Benzodiazepine: cosa sono, meccanismo di azione e classificazione

Le benzodiazepine sono il gruppo farmacologico a cui la popolazione accede più facilmente e frequentemente, senza la necessità di una patologia collegata che indichi il loro uso.

Quante volte abbiamo sentito che qualcuno nel nostro ambiente usa Noctamid o Ortfidal per dormire la notte? Questi due farmaci fanno parte della famiglia delle benzodiazepine e insieme alla trankimazina sono i più utilizzati. Tuttavia, dobbiamo conoscere le peculiarità delle benzodiazepine e quando decidiamo di prenderle, dobbiamo seguire le istruzioni di un medico, poiché possono generare dipendenza e tolleranza rapide.

Se vuoi conoscere questo gruppo farmacologico così presente nelle nostre vite, sapere a cosa dovrebbe servire e quali dovrebbero essere le sue indicazioni, continua a leggere questo articolo di: benzodiazepine: che cosa sono, meccanismo d'azione e classificazione .

Benzodiazepine: cosa sono?

Cosa sono le benzodiazepine? Le benzodiazepine sono la famiglia di farmaci psicoattivi per eccellenza rispetto al trattamento dell'ansia . Sebbene ci siano anche tipi di benzodiazepine classificate nel gruppo ipnotico, poiché a dosi elevate hanno un effetto ipnotico-sedativo. La sua scoperta nei primi anni sessanta, è stata un grande progresso per il trattamento dell'ansia, perché il farmaco di scelta per i disturbi d'ansia erano i barbiturici, un gruppo farmacologico ad alto rischio a causa della breve distanza tra un dose sicura e dose tossica. Pertanto, sono rapidamente diventati il farmaco di prima scelta per i disturbi d'ansia e utilizzato anche come farmaco ipnotico.

Questo gruppo farmacologico ha la proprietà di rilassare chi lo prende e sebbene la sua azione principale sia contro l'ansia, il suo uso è applicato anche come miorilassante, sedativo ipnotico e anticonvulsivante. Tuttavia, sebbene sia un gruppo farmacologico che funziona molto bene, come tutti i farmaci, le benzodiazepine hanno effetti collaterali e rischi che la persona deve conoscere.

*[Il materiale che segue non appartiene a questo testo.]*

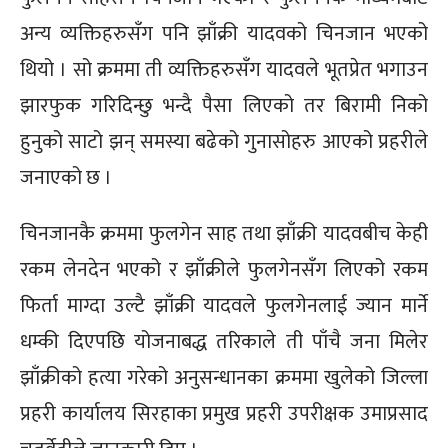
अन्य व्यक्तिहरुसँग पनि झाँक्री यादवको चिनजान भएको
थियो । सो क्रममा ती व्यक्तिहरुसँग यादवले भूतप्रेत भगाउन
झारफुक गरिदिन्छु भन्दै पैसा लिएको तर बिरामी निको
हुनुको साटो झन् समस्या बढेको गुनासोहरु आएको प्रहरीले
जनाएको छ ।
चिनजानकै क्रममा फुलगेन साह तथा झाँक्री यादवबीच केही
रकम लेनदेन भएको र झाँक्रीले फुलगेनसँग लिएको रकम
फिर्ता माग्दा उल्टै झाँक्री यादवले फुलगेनलाई ज्यान मार्ने
धम्की दिएपछि योजनाबद्ध तरिकाले ती पाँचै जना मिलेर
झाँक्रीको हत्या गरेको अनुसन्धानका क्रममा खुलेको जिल्ला
प्रहरी कार्यालय सिरहाका प्रमुख प्रहरी उपरीक्षक उमाप्रसाद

Le benzodiazepine sono un gruppo farmacologico molto sicuro, tuttavia se la loro somministrazione è prolungata, possono causare dipendenza e tolleranza .

La sua somministrazione tende ad essere orale, tuttavia, a fronte di un'altissima agitazione o crisi di emergenza, può essere consigliabile utilizzare la sua somministrazione endovenosa, perché agisce più rapidamente nel corpo.

Benzodiazepine: meccanismo d'azione

A cosa servono le benzodiazepine? Come funzionano? Le benzodiazepine agiscono sul recettore GABA (acido gamma-amino butirrico), un neurotrasmettitore che ha la funzione di creare un effetto rilassante, calmante e / o calmante sul nostro cervello, riducendo la trasmissione degli impulsi nervosi tra le nostre cellule.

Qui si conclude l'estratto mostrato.